Lifestyle
René Favaloro: Google Doodle celebrates a pioneering Argentinian surgeon’s 96th birthday
Dr René Favaloro, a pioneering Argentinian cardiac surgeon associated with his contributions to coronary artery bypass surgery, is being remembered with a special Google Doodle on what might have been his 96th birthday celebration.
Who is René Favaloro?
“‘We’ is more important than ‘I.’ In medicine, the advances are always the result of many efforts accumulated over the years,” wrote Dr. René Favaloro, a pioneering Argentinian surgeon who introduced coronary artery bypass surgery into clinical practice.
René Favaloro, a Buenos Aires native, is credited with bringing coronary bypass surgery into the clinical field – however he was reluctant to be known as the “father” of such a technique.
Born in La Plata on 12 July,1923, René Favaloro graduated in 1948 from La Plata University with a medical degree.
He started his career as a nation doctor in the territory of La Pampa, where during 12 years he “educated his patients about preventive medicine, established the first ‘mobile’ blood bank in this area, and built his own operating room, where he trained general and surgical nurses,” per a tribute written by Dr Denton A Cooley following René Favaloro’s demise in 2000.
René Favaloro joined the Cleveland Clinic in 1962 and pursued his interest for thoracic surgery.
In May 1967, René Favaloro worked on a 51-year-old woman with an occlusion on her correct coronary artery.
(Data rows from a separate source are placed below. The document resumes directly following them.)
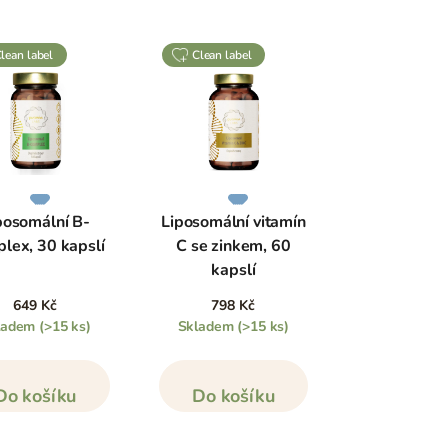
clean label
clean label
posomální B-
Liposomální vitamín
lex, 30 kapslí
C se zinkem, 60
kapslí
649 Kč
798 Kč
ladem
(>15 ks)
Skladem
(>15 ks)
Do košíku
Do košíku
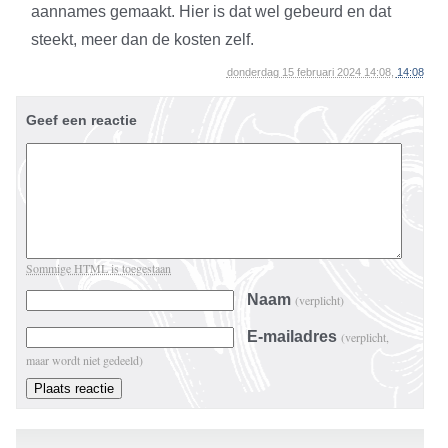
aannames gemaakt. Hier is dat wel gebeurd en dat
steekt, meer dan de kosten zelf.
donderdag 15 februari 2024 14:08,
14:08
Geef een reactie
Sommige HTML is toegestaan
Naam
(verplicht)
E-mailadres
(verplicht,
maar wordt niet gedeeld)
He performed a saphenous aortocoronary bypass, which means he utilized a vein from the woman’s leg to re-route the blood flow around the blockage.
“Although he was always hesitant to carry the moniker of ‘father’ of coronary artery bypass surgery, he is the surgeon we should credit with introducing coronary bypass surgery into the clinical arena,” Cooley wrote of René Favaloro in his tribute.
René Favaloro came back to Argentina during the 1970s and made the Favaloro Foundation, a scientific institution dedicated to medicinal care, training and research.
René Favaloro passed on by suicide on 29 July, 2000. His demise set off a national debate on the impacts of Argentina’s late-Nineties recession, as well as the state of healthcare and scientific research in the nation.